My goal for 2011 was 50 books – and that leaves out most of the things I read for school, such as a couple of plays, bits and pieces for literature courses, text books et cetera. Even without counting those I got past my goal! Champagne for all!
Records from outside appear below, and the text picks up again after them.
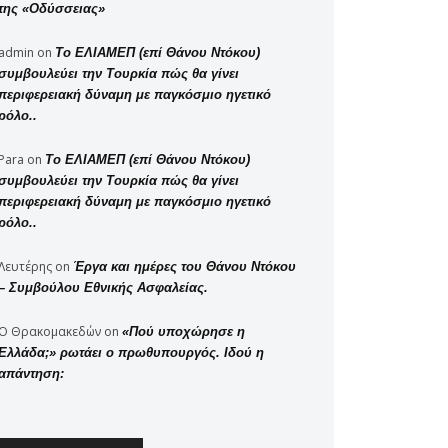
της «Οδύσσειας»
admin
on
Το ΕΛΙΑΜΕΠ (επί Θάνου Ντόκου)
συμβουλεύει την Τουρκία πώς θα γίνει
περιφερειακή δύναμη με παγκόσμιο ηγετικό
ρόλο..
Para
on
Το ΕΛΙΑΜΕΠ (επί Θάνου Ντόκου)
συμβουλεύει την Τουρκία πώς θα γίνει
περιφερειακή δύναμη με παγκόσμιο ηγετικό
ρόλο..
Λευτέρης
on
Έργα και ημέρες του Θάνου Ντόκου
– Συμβούλου Εθνικής Ασφαλείας.
Ο Θρακομακεδών
on
«Πού υποχώρησε η
Ελλάδα;» ρωτάει ο πρωθυπουργός. Ιδού η
απάντηση:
Without further ado, here is the list.

  1. Joe Abercrombie: the Blade Itself
  2. Scott Lynch: the Lies of Locke Lamora
  3. Ellen Kushner: Swordspoint
  4. Jane Austen: Persuasion
  5. Jane Austen: Sense and Sensibility
  6. Jane Austen: Northanger Abbey x2
  7. Patricia C. Wrede & Caroline Stevermer: the Mislaid Magician, or Ten Years After
  8. Charlotte Brontë: Jane Eyre
  9. Patricia C. Wrede & Caroline Stevermer: Sorcery and Cecelia, or the Enchanted Chocolate Pot
  10. Eva Ibbotson: Magic Flutes
  11. Melissa Anelli: Harry, A History
  12. Jane Austen: Pride and Prejudice
  13. Julia Quinn: Brighter Than the Sun
  14. Diana Wynne Jones: Howl’s Moving Castle
  15. Horace Walpole: the Castle of Otranto
  16. Georgette Heyer: Lady of Quality
  17. Karen Joy Fowler: the Jane Austen Book Club
  18. Jane Austen: Mansfield Park
  19. Patricia C. Wrede & Caroline Stevermer: the Grand Tour, or the Purloined Coronation Regalia
  20. P. G. Wodehouse: Aunts Aren’t Gentlemen
  21. Oscar Wilde: the Portrait of Mr W. H.
  22. George R. R. Martin: A Clash of Kings
  23. Robin McKinley: Rose Daughter
  24. Jeff VanderMeer: City of Saints and Madmen
  25. Georgette Heyer: Devil’s Cub
  26. Hannu Rajaniemi: the Quantum Thief
  27. Charles Dickens: Oliver Twist
  28. Susanna Clarke: Jonathan Strange & Mr Norrell
  29. Ilmari Turja: Kuiva juusto
  30. Stephanie Laurens: Four in Hand
  31. J. K. Rowling: Harry Potter and the Deathly Hallows
  32. Georgette Heyer: Black Moth
  33. Oscar Wilde: the Picture of Dorian Gray
  34. Douglas Hulick: Among Thieves
  35. George R. R. Martin: A Storm of Swords part 1: Steel and Snow
  36. Patrick Rothfuss: the Name of the Wind
  37. Drew D. Gray: London’s Shadows
  38. Jim Butcher: Storm Front
  39. George R. R. Martin: A Storm of Swords part 2: Blood and Gold
  40. Sir Arthur Conan Doyle: the Adventures of Sherlock Holmes
  41. Sam Sykes: Tome of the Undergates
  42. Georgette Heyer: Regency Buck
  43. Hilary Mantel: Wolf Hall
  44. Homer: Odyssey
  45. Mark Lawrence: Prince of Thorns
  46. George R. R. Martin: A Feast for Crows
  47. Euripides: Medea
  48. Glen Duncan: the Last Werewolf
  49. Ellen Kushner & Delia Sherman: the Fall of the Kings
  50. Catherine Arnold: City of Sin
  51. Georgette Heyer: These Old Shades
  52. Dante Alighieri: Inferno
  53. Dan Abnett: Triumff, Her Majesty’s Hero
  54. Miguel de Cervantes Saavedra: Don Quixote, part 1
  55. Voltaire: Candide
  56. Johann Wolfgang von Goethe: the Sorrows of Young Werther
  57. Patrick Rothfuss: the Wise Man’s Fear
  58. George R. R. Martin: A Dance with Dragons
  59. Julia Quinn: Everything and the Moon
  60. Maurice Leblanc: Arsène Lupin, Gentleman Burglar
  61. Maurice Leblanc: 813
  62. Brandon Sanderson: the Final Empire
  63. Brandon Sanderson: the Well of Ascension
  64. Brandon Sanderson: the Hero of Ages
  65. Maurice Leblanc: Arsène Lupin vs Sherlock Holmes

65 out of 50 is not bad, although I say it myself.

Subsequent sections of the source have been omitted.